God gives us the capacity to be charitable, resisting the temptations to grasp as much as we can for ourselves alone. Empathy for others is itself a feeling for which we should give many thanks, for it is in practicing charity and love that we perhaps most resemble God Himself—Jesus Himself—in having created us absolutely gratuitously, and for having given Himself up for our eternal happiness. God IS love (1 John 4:8), and when we practice love and charity, we allow God to work through us with His never-faltering grace. We need always remember, too, that there was no obligation whatever that any one of us needed to exist … that we were drawn out of oblivion, so to speak. We cannot help but wonder at times: Why does MY consciousness exist, and why am I THIS person and not one of the other billions who have, do and will exist?” And yet we realize nonetheless, as Rene Descartes so famously verbalized: “I think, therefore I AM.”

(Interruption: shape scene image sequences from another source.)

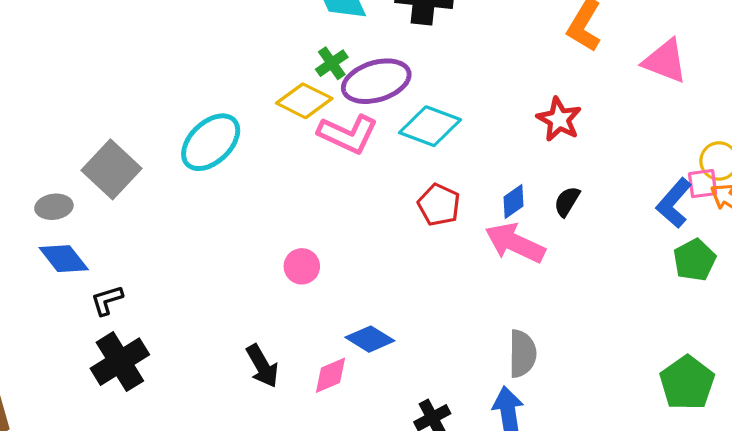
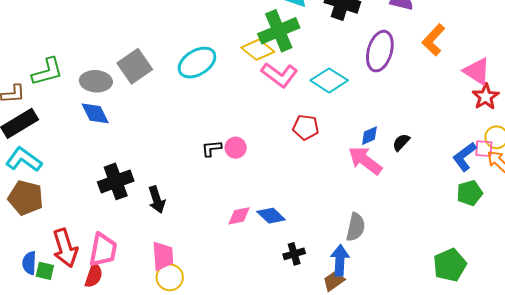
green cross: (332, 63) -> (279, 31), size x2.0
purple ellipse: (376, 81) -> (380, 51), moved, turned -69
red star: (559, 119) -> (486, 97), moved
red pentagon: (439, 205) -> (306, 127), moved, turned -30
gray ellipse: (54, 207) -> (96, 81), size x1.4
black L-shape: (107, 300) -> (212, 148), moved
blue diamond: (370, 339) -> (271, 216), moved
black arrow: (262, 366) -> (157, 200), moved

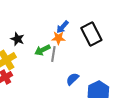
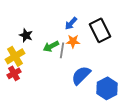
orange star: (58, 38) -> (73, 41), moved
blue semicircle: (72, 79) -> (81, 75), size x1.5

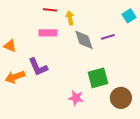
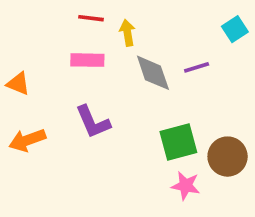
purple L-shape: (38, 67) -> (93, 122), moved
pink star: (76, 98) -> (186, 186), moved
brown circle: (121, 98) -> (228, 157), moved

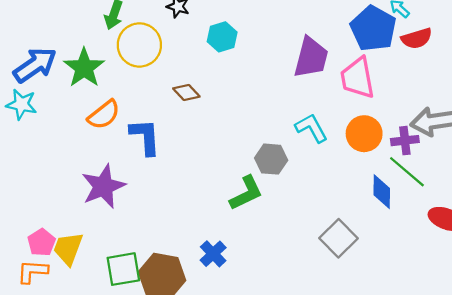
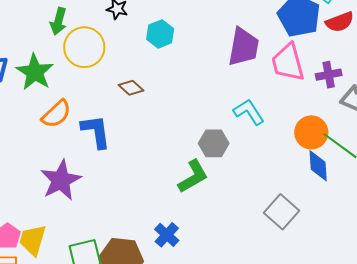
orange circle: (364, 134) -> (311, 132), moved
purple cross: (405, 141) -> (329, 75), moved

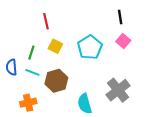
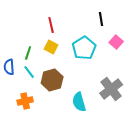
black line: (120, 17) -> (101, 19), moved
red line: (46, 21) -> (51, 25), moved
cyan line: (32, 72) -> (29, 72), turned 32

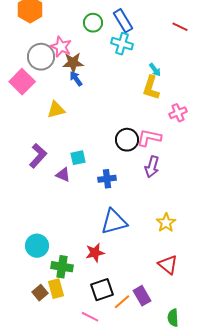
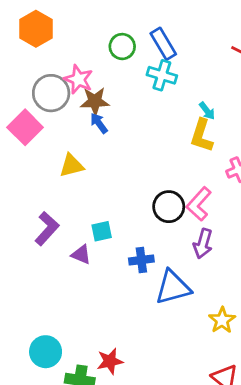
pink L-shape: (149, 138) -> (199, 204), turned -60
blue triangle: (114, 222) -> (173, 287), moved
red star: (95, 253) -> (110, 361), moved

Existence itself is a gift par excellence for which we rarely adequately give thanks. But with this gift we are imbued with others, differing for each person … the talents that we are to invest not for ourselves alone, but for the good of others (cf., Matthew 25:14-23) … for the good of the whole of mankind (cf., 1 Corinthians 12).

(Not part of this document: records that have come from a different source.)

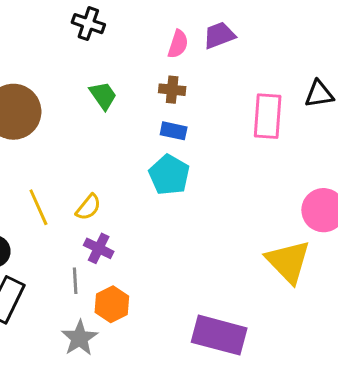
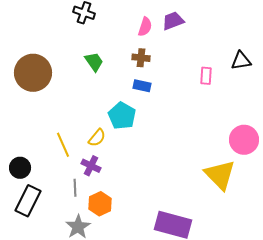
pink rectangle: (268, 116) -> (206, 76), size x0.6
cyan pentagon: (169, 175) -> (122, 116), moved
yellow line: (38, 207) -> (63, 145), moved
yellow semicircle: (88, 207) -> (97, 138), moved

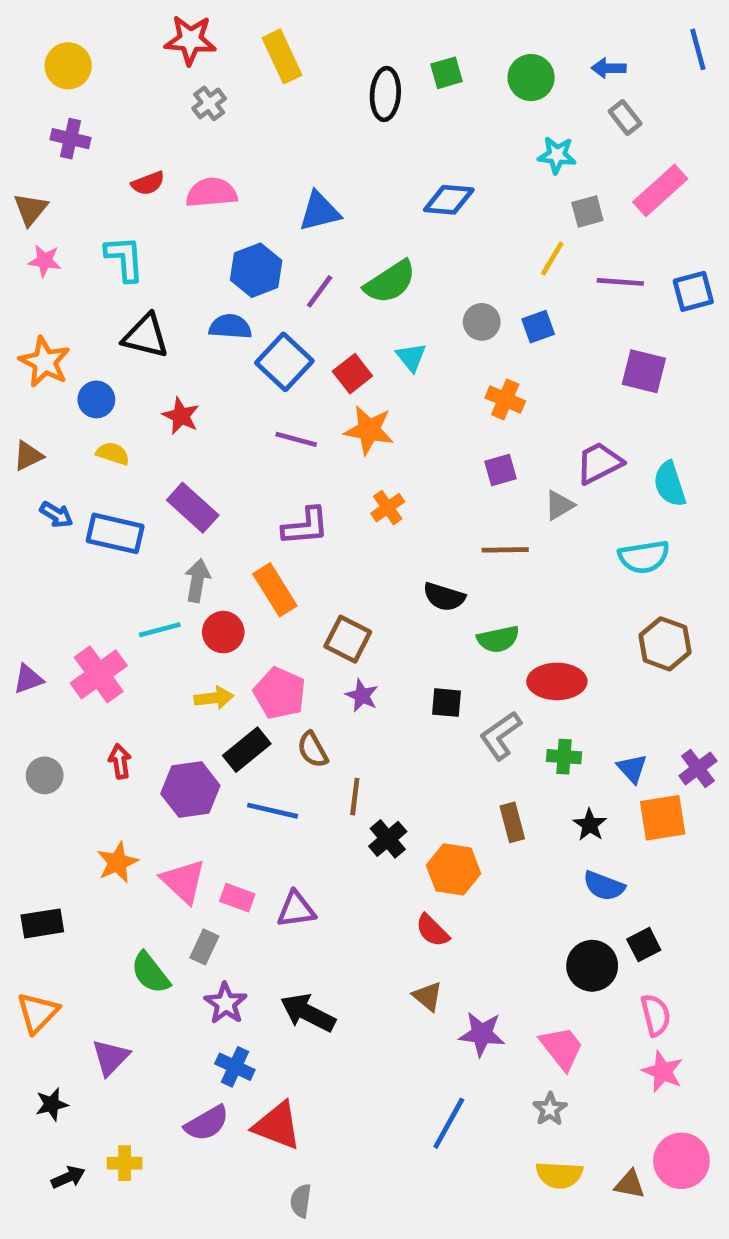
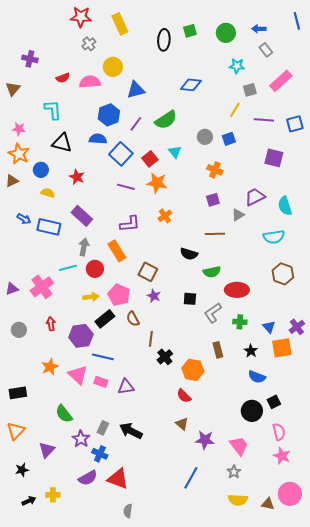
yellow circle: (68, 66) -> (113, 67), moved
pink star: (45, 261) -> (19, 129), moved
brown triangle: (28, 456) -> (12, 181), moved
blue line: (273, 811) -> (103, 357), moved
gray rectangle: (204, 947) -> (103, 428), moved
purple star: (226, 1003) -> (81, 439), moved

There is, of course, no knowing the thoughts of God—He who says: “For my thoughts are not your thoughts, neither are your ways my ways, says the Lord. For as the heavens are higher than the earth, so are my ways higher than your ways, and my thoughts than your thoughts.” (Isaiah 55:8-9) How truly marvelous, how truly awesome, that He gave each of us our existence and the opportunity of eternal life with Him. And so: “Bless the LORD, O my soul, and forget not all his benefits…” (Psalm 103:2)
——————
Blow, blow, thou winter wind!
Thou art not so unkind
As man’s ingratitude.
(Shakespeare, “As You Like It” Act 2, Scene 7)
Ingratitude, thou marble-hearted fiend!
(Shakespeare, King Lear, Act 1, Scene 4)
O give thanks to the Lord, for he is good; for his steadfast love endures forever!
(Psalm 106:1)
Editor’s note: Rev. Glenn Jones is the Vicar General of the Archdiocese of Santa Fe and former pastor of Immaculate Heart of Mary Catholic Church in Los Alamos.